**What you should do:** Whenever a line in the data below includes the string "each", copy it out.

Dataset entries:
##########
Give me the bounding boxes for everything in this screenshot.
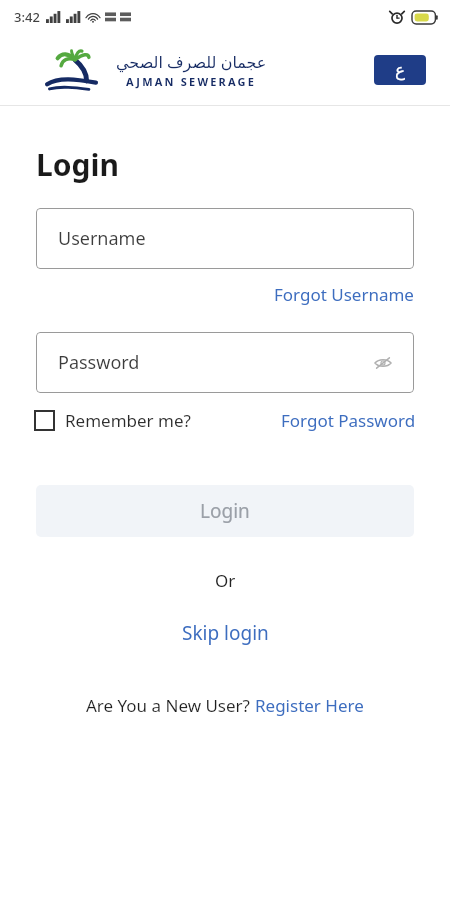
button[interactable]: Password [36, 332, 414, 393]
button[interactable]: Switch language to Arabic [374, 55, 426, 85]
staticText: Login [36, 144, 119, 185]
button[interactable]: Forgot Username [272, 281, 416, 308]
staticText: Skip login [182, 620, 269, 646]
staticText: Forgot Password [281, 409, 416, 432]
button[interactable]: Remember me? [34, 406, 191, 435]
staticText: عجمان للصرف الصحي [116, 51, 267, 73]
staticText: Forgot Username [274, 283, 414, 306]
button[interactable]: Skip login [176, 617, 275, 649]
staticText: 3:42 [14, 8, 40, 26]
button[interactable]: Forgot Password [281, 406, 416, 435]
staticText: Or [215, 569, 236, 592]
staticText: Password [58, 350, 140, 375]
staticText: Register Here [255, 694, 364, 717]
staticText: Remember me? [65, 409, 191, 432]
staticText: ع [395, 60, 406, 80]
staticText: Username [58, 226, 146, 251]
staticText: AJMAN SEWERAGE [126, 74, 257, 89]
button[interactable]: Register Here [255, 694, 364, 717]
button[interactable]: Username [36, 208, 414, 269]
staticText: Are You a New User? [86, 694, 255, 717]
staticText: Login [200, 498, 250, 524]
button[interactable]: Login [36, 485, 414, 537]
button[interactable]: Show password [370, 350, 396, 376]
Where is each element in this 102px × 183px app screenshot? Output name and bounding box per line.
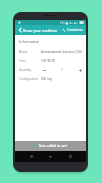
button[interactable]: Decrease <box>41 67 47 73</box>
staticText: Contact us <box>67 28 83 32</box>
button[interactable]: Increase <box>77 67 83 73</box>
staticText: Name <box>19 50 28 54</box>
staticText: 1 <box>61 68 63 72</box>
staticText: Information <box>19 39 40 44</box>
staticText: Configuration <box>19 77 39 81</box>
staticText: 500 mg <box>41 77 52 81</box>
staticText: CHF 85.00 <box>41 59 56 63</box>
staticText: Quantity <box>19 68 32 72</box>
button[interactable]: Contact us <box>60 25 85 35</box>
staticText: Know your medicine <box>23 28 58 33</box>
staticText: Price <box>19 59 26 63</box>
staticText: Acetazolamide Injection, 500... <box>41 50 83 54</box>
button[interactable]: Back <box>28 153 35 160</box>
button[interactable]: Back <box>17 27 23 33</box>
button[interactable]: Home <box>47 153 54 160</box>
staticText: Item added to cart <box>39 144 67 148</box>
button[interactable]: Recents <box>67 153 74 160</box>
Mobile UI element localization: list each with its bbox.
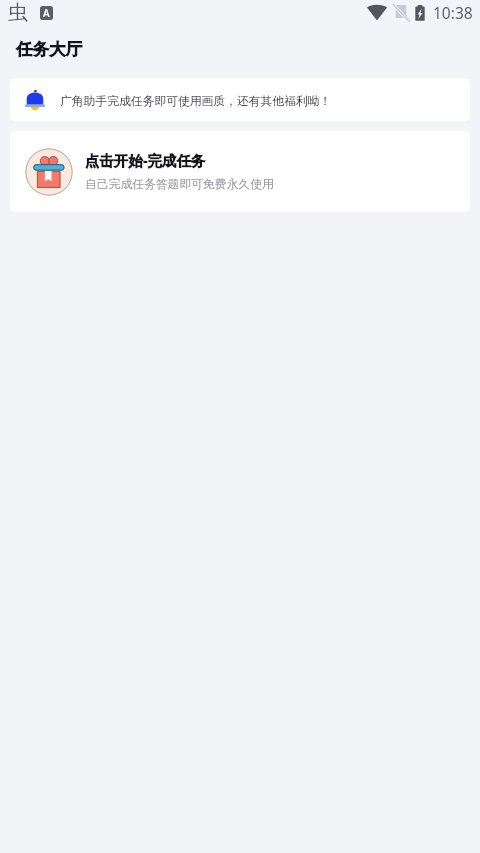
staticText: A — [43, 6, 50, 20]
other: Announcement — [25, 90, 45, 111]
other: Reward gift — [25, 148, 73, 196]
staticText: 广角助手完成任务即可使用画质，还有其他福利呦！ — [60, 94, 332, 109]
other: Battery charging — [415, 5, 425, 21]
other: Wi-Fi signal — [367, 5, 387, 20]
staticText: 虫 — [8, 0, 28, 25]
staticText: 自己完成任务答题即可免费永久使用 — [85, 177, 274, 192]
other: No mobile signal — [395, 4, 407, 19]
staticText: 点击开始-完成任务 — [85, 150, 206, 170]
staticText: 10:38 — [433, 2, 473, 23]
staticText: 任务大厅 — [16, 39, 82, 60]
button[interactable]: Announcement — [10, 78, 470, 121]
button[interactable]: Reward gift — [10, 131, 470, 212]
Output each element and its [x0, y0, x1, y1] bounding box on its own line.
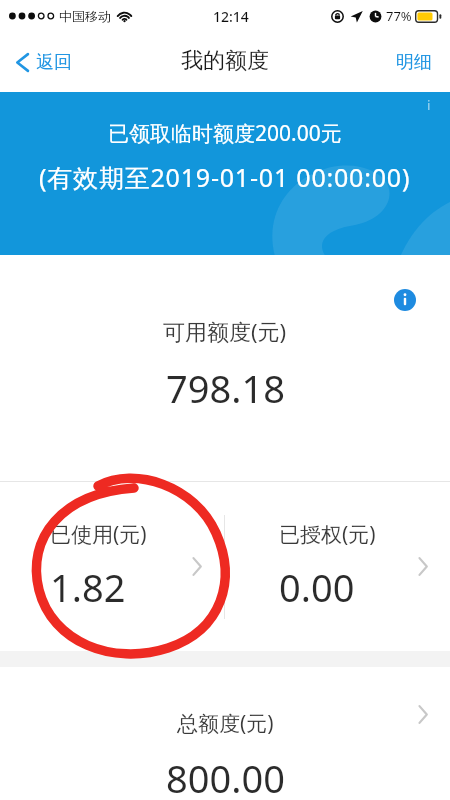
##########
**Solution for this task:**
Where is each element in this 102px × 183px app screenshot? Output name and bounding box per line.
Mobile UI element localization: list each with its bbox.
Output each element and its [x0, y0, x1, y1] bounding box on its own line.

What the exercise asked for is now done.